会長はさっきよりはだいぶ落ち着いたようにも見えるけれど、それでも息は荒く、私はゆっくりと背中を擦り続けたまま会長の額に浮かぶ汗をおしぼりで拭った。


「おじい様、立てますか?」


外と連絡を取っていた常務が戻られ会長へ声をかけると、会長は頷き、ゆっくりと立ちあがろうとしたけれど。

ほんの少しよろめいて、バランスを崩しそうになられたので、私は咄嗟に両手で会長の腕を支えた。
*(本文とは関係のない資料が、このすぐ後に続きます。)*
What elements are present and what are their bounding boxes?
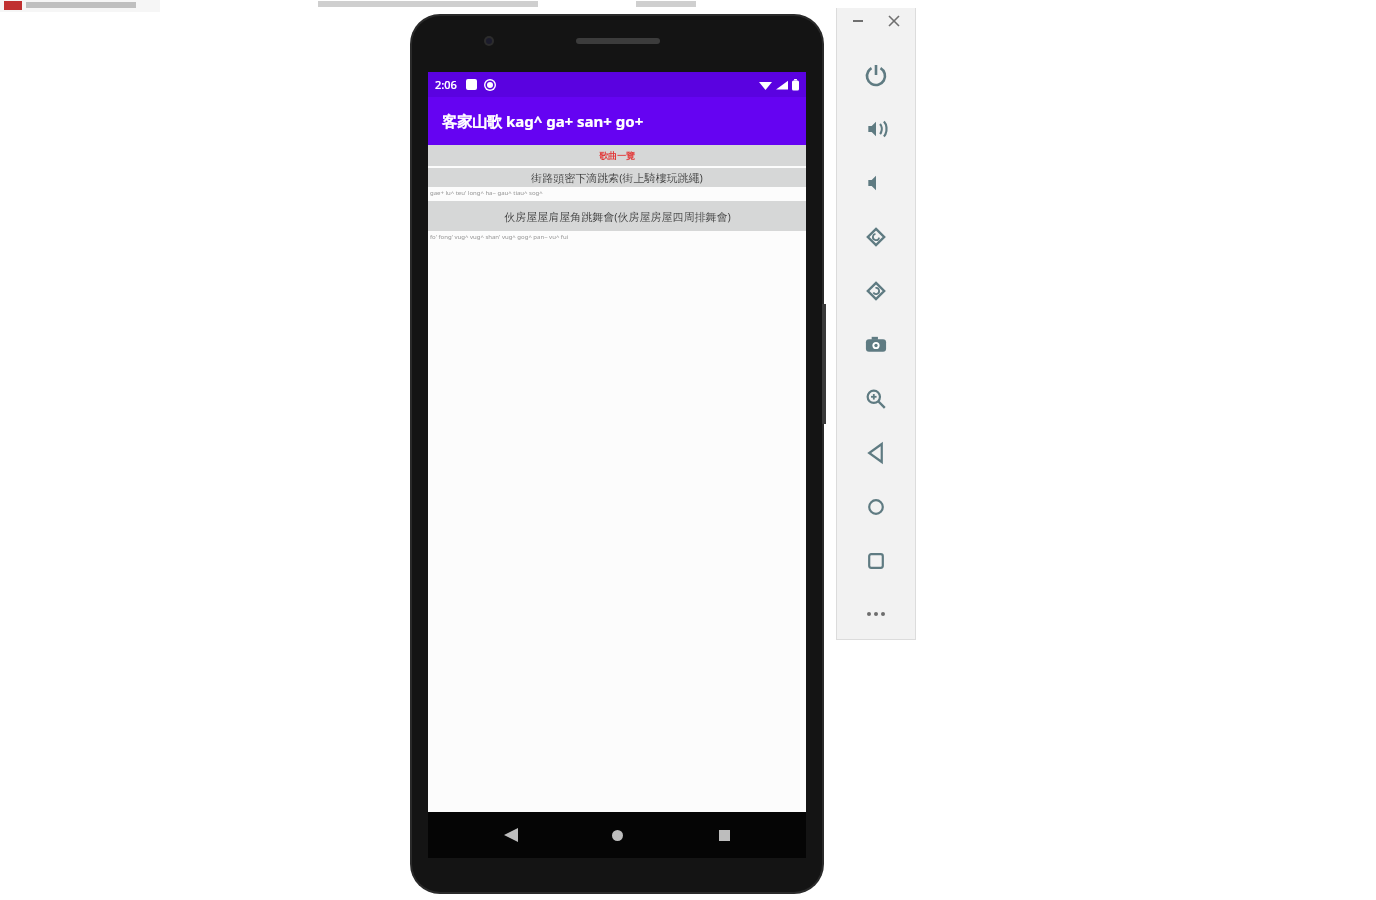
button[interactable]: Rotate left: [836, 210, 916, 264]
button[interactable]: Zoom: [836, 372, 916, 426]
button[interactable]: Volume up: [836, 102, 916, 156]
button[interactable]: Rotate right: [836, 264, 916, 318]
staticText: 歌曲一覽: [599, 150, 635, 161]
staticText: 伙房屋屋肩屋角跳舞會(伙房屋房屋四周排舞會): [504, 209, 731, 224]
button[interactable]: Overview: [836, 534, 916, 588]
button[interactable]: 歌曲一覽: [428, 145, 806, 166]
button[interactable]: Minimize: [845, 8, 871, 34]
button[interactable]: 伙房屋屋肩屋角跳舞會(伙房屋房屋四周排舞會): [428, 201, 806, 231]
button[interactable]: Home: [836, 480, 916, 534]
button[interactable]: Volume down: [836, 156, 916, 210]
button[interactable]: Home: [593, 812, 641, 858]
staticText: 客家山歌 kag^ ga+ san+ go+: [442, 111, 644, 131]
staticText: gae+ lu^ teu' long^ ha~ gau^ tiau^ sog^: [430, 189, 543, 197]
staticText: fo' fong' vug^ vug^ shan' vug^ gog^ pan~…: [430, 233, 569, 241]
button[interactable]: Back: [836, 426, 916, 480]
button[interactable]: Power: [836, 48, 916, 102]
staticText: 街路頭密下滴跳索(街上騎樓玩跳繩): [531, 170, 703, 185]
button[interactable]: 街路頭密下滴跳索(街上騎樓玩跳繩): [428, 168, 806, 187]
staticText: 2:06: [435, 77, 457, 92]
button[interactable]: Back: [487, 812, 535, 858]
button[interactable]: Take screenshot: [836, 318, 916, 372]
button[interactable]: More: [836, 588, 916, 640]
button[interactable]: Recent apps: [700, 812, 748, 858]
button[interactable]: Close: [881, 8, 907, 34]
と、その時私の肘がテーブルの角に触れてしまったようで、グラスが倒れ、パシャっとスカートの上にお酒がこぼれてしまう。


「あ……」


淡いベージュのスカートに転々と染みが広がっていく。
けれど今はそんなことを気にしている場合ではない。


「会長、よければこのままお車までご一緒いたします」

「じゃがスカートが……」


お酒をこぼしたのは私のせいなのに申し訳なさそうにする会長。


「いいんです。これぐらい大丈夫ですよ」


体調が悪くなって帰られるのを気にされている会長が、これ以上肩を落とされないよう、私はにっこりと微笑み返した。

すると会長は腕を組むようにお体を支える私の手にご自分の手を重ねられ、「ありがとう」と仰って私と一緒に廊下へ出る。